I’m not a great KERS fan, but I understand that it’s popular because it’s green and we need to be seen to be responsible and so on, but again not all the teams have it. But overall, I’m perfectly happy with the tyres and I’d be perfectly happy to go down the road simply with the tyre philosophy we have now and forget the rest.
EF With the DRS I slightly disagree. Yes, there have been times when they have got it wrong and overtaking has become a bit of a joke. But the big thing I really hated in the past was when a much faster car just could not get past, or even close, to the car in front. It would completely ruin someone’s race through no fault of their own. That’s what I really love about DRS. It gives people a better chance to get out of that situation.
NR I entirely agree with what you’re saying Ed, but I would have preferred it if they had fundamentally addressed the actual cause of the problem rather than coming in with what is – to my mind – a fairly cheap sidestep around it.
Look at it this way. The best single moment of the 2011 season for me was Mark Webber’s pass on Fernando Alonso at Eau Rouge. I don’t know how many times I’ve seen it now, but every time I watch it I expect them to have an accident. It was just a perfect piece of driving by both of them.
At Monza I was talking to Fernando about that and he said “you know, I couldn’t quite believe that he was going to do it, and then I realised that yes, he probably is! But I knew it wasn’t a problem because I knew that a lap later I would do him on the hill with the DRS”, which he duly did.
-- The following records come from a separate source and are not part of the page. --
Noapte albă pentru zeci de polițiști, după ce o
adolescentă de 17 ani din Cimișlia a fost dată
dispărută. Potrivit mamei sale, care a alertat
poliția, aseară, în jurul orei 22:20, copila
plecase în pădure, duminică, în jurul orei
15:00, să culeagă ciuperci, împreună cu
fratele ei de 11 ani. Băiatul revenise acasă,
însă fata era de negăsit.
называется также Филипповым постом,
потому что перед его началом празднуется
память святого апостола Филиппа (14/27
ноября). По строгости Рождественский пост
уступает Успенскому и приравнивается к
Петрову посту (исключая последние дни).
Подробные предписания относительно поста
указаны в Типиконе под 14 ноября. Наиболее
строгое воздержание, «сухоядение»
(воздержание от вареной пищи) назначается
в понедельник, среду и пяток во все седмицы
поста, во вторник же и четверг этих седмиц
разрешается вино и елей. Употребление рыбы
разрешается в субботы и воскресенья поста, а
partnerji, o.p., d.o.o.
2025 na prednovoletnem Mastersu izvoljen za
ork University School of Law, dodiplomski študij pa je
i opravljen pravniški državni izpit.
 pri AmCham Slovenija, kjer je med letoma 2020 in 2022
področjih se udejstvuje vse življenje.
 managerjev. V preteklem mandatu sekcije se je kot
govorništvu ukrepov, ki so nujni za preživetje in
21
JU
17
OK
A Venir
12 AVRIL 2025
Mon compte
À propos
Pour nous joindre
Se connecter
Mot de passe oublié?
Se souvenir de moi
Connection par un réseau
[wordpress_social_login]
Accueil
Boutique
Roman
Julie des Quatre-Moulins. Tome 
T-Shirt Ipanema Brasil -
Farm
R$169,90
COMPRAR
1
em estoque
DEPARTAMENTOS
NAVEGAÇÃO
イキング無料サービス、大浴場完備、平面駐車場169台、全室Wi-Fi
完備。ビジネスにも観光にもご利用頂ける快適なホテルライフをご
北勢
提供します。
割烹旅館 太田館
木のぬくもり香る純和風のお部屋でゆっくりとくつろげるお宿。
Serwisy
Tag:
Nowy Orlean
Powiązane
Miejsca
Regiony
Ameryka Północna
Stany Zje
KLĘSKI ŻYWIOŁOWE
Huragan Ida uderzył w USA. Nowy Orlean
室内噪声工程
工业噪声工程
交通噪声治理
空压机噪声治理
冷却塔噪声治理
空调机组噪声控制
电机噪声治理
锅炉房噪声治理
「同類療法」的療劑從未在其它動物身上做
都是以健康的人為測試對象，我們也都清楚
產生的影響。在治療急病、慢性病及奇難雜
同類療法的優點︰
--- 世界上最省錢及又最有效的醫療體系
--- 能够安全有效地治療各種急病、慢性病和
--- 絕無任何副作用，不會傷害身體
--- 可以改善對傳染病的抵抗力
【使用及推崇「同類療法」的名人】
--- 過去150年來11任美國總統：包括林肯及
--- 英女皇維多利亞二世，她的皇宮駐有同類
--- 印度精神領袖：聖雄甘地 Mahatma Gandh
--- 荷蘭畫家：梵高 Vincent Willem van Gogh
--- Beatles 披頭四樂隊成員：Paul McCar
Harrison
To me, that just negated it all. The greatest 10 seconds of the season were wiped out a lap later, up the hill. “Right, I’m behind him, open the flap, bye bye.” That’s not the same thing to me.
Alonso carries his team
NR Ferrari were disappointing, no question about it. They had a wind tunnel problem at the beginning of the year which they found out about quite late in the day. They were never able to understand why their wind tunnel figures were fantastic and on the track their performance was not a match for that. When it was eventually discovered that they had a major calibration problem it was almost ‘start again’. So they’ve had a very hard year. You know, they’ve won a race.
Having said that, and yes I know I’m absolutely an Alonso fan, I think Fernando was magnificent in 2011. To be able to qualify in the first three only three times and to finish in the top three 10 times says everything about his attitude. Alonso did more with what he had this year than any other driver.
At the same time I am frankly a little mystified by Massa… a fifth place.
DS I’ve really struggled to understand how he’s kept his drive for next year. There are so few top drives in F1 and there are so many young drivers knocking on the door that surely it’s time for Ferrari to take a chance on a Jules Bianchi or one of these up-and-coming drivers. At the moment I’m frustrated that they can’t find anywhere to go.
NR I’m not sure, Damien, that a top team is going to do that. It is only three years after all since Massa, for a few seconds, was World Champion. There were times when he was Michael’s team-mate at Ferrari when he plain blew Michael away, and it’s easy to forget now that in that period of 2006, ’07 and ’08 Felipe won a lot of races. He won them beautifully and dominated them.
Perhaps he isn’t the driver he was before his accident. Let’s face it, he was nearly always the lead Ferrari driver when Räikkönen was there. First of all, I think Alonso is that good, and I think perhaps Felipe is not quite what he was.
He was unlucky this year in terms of the number of incidents with Hamilton (five) and he did get punted out of quite a few races, but even so. He always qualified well – he was one of only four drivers to make it to Q3 in every race… Alonso’s races would always go better than qualifying, Felipe’s would go the other way, and that was disappointing.
DS Do you think there’s any way Massa can keep his drive beyond next year?
NR No, I don’t. I don’t think there’s any way he can keep his drive. If Robert Kubica was back and fit I don’t think he would have kept it for 2012.
Better – but not good enough
RW A lot of us thought that Ross Brawn would turn this team round, and why wouldn’t we think that? Benetton, Ferrari… Ross is known to be an extremely clever guy. But it hasn’t happened. They finished fourth in the Constructors’ Championship, but they didn’t get on the podium once in 19 races. Nigel, what’s going on here?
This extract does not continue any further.